The more mature Nike now offers investors both solid revenue and earnings per share growth as well as consistent and robust dividend-growth. This unique combination is a rare find for the long-term investor because it can provide consistent market-beating returns as well as offer a steadily increasing stream of income to provide shelter from some of the market's volatility.
In this article, I will analyze Nike from a growth perspective and a dividend-growth perspective. As a growth stock, I will analyze Nike based on four main criteria: chart, revenue/earnings per share growth, business fundamentals and valuation. As a dividend-growth stock, I will analyze the company based on both the number of dividend increases over the last decade and the rate at which the company has been growing those dividends.

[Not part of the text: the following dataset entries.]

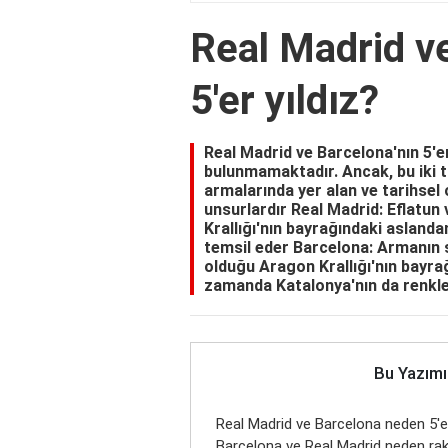
Real Madrid v
5'er yıldız?
Real Madrid ve Barcelona'nın 5'er 
bulunmamaktadır. Ancak, bu iki t
armalarında yer alan ve tarihsel o
unsurlardır Real Madrid: Eflatun 
Krallığı'nın bayrağındaki aslanda
temsil eder Barcelona: Armanın s
olduğu Aragon Krallığı'nın bayrağ
zamanda Katalonya'nın da renkle
Bu Yazımı
Real Madrid ve Barcelona neden 5'er
Barcelona ve Real Madrid neden rak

For any growth investor, the chart is an extremely important indicator. Quite simply, a consistently upward trending chart indicates a viable growth story; anything else is cause for concern on the growth front. Let's first take a look at Nike's five-year chart to ensure it is acting like a proper growth stock should (included are 50-day, 100-day, 200-day moving averages):
(Chart courtesy of Yahoo Finance)
Total Return (all with dividends reinvested, numbers from YCharts.com):
The five-year chart of Nike is quite strong. After recovering from its lows made in 2009 during the financial crisis, NKE has been trending upwards very consistently. In addition, the stock has obeyed its major moving averages rather well, significantly breaching its 200-day MA only once since early 2009.
Let's take a look at NKE's one-year chart to see more recent developments and patterns in the stock's trading. The following is a one-year chart of NKE (included are 50-day, 100-day, 200-day moving averages as well as MACD and slow stochastic indicators):
(Chart courtesy of Yahoo Finance)
Total Return (all with dividends reinvested, numbers from YCharts.com):
The first thing to notice from NKE's one-year chart is the high volatility, beginning with the massive selloff, as indicated by the MACD, in late June 2012. The stock subsequently lost all moving average support and did not regain its 200-day MA until mid-December. Even though NKE managed to provide investors with a positive return of 3.93%, the stock failed to beat the general indices, which is worrisome from a growth perspective especially considering the large disparity.
More recently, NKE has been trending upwards, currently above all listed moving averages, and just 7.21% below its recently split-adjusted all time high share price of $57.40 set in May 2012.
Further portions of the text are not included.